Cedric Lodge, 55, has been charged with trafficking in stolen human remains, the US attorney for the Middle District of Pennsylvania said in a statement.
Gerard Karam told us that “it is particularly egregious that so many of the victims here volunteered to allow their remains to be used to educate medical professionals and advance the interests of science and healing.”.
Lodge has been charged alongside his wife, 63-year-old Denise Lodge, and five other alleged co-conspirators with involvement in a “nationwide network” of buying and selling human remains.
Prosecutors say from 2018 to 2022, Cedric Lodge “stole organs and other parts of cadavers donated for medical research and education before their scheduled cremations.”
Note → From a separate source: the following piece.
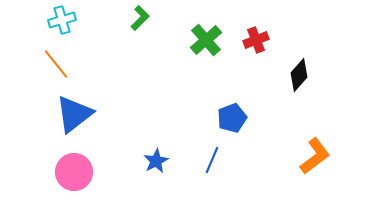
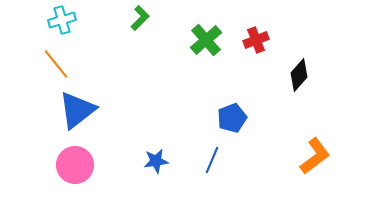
blue triangle: moved 3 px right, 4 px up
blue star: rotated 20 degrees clockwise
pink circle: moved 1 px right, 7 px up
He is accused of taking the remains from the Harvard site in Boston to his home in Goffstown, New Hampshire.
This accused man and his wife sold the remains to Katrina Maclean and Joshua Taylor.
The attorney’s office shared a statement: “They allowed Maclean and Taylor to enter the morgue… and examine cadavers to choose what to purchase.”.
Prosecutors say Maclean, 44, of Salem, Massachusetts, and Taylor, 46, of West Lawn, Pennsylvania, then resold the remains with the aim of making profits.
Two other people charged allegedly bought and sold remains from each other, exchanging more than $100,000 in online payments.
The indictment alleges that Maclean shipped human skin to Taylor to have him “tan the skin to create leather,” the Boston Globe reported.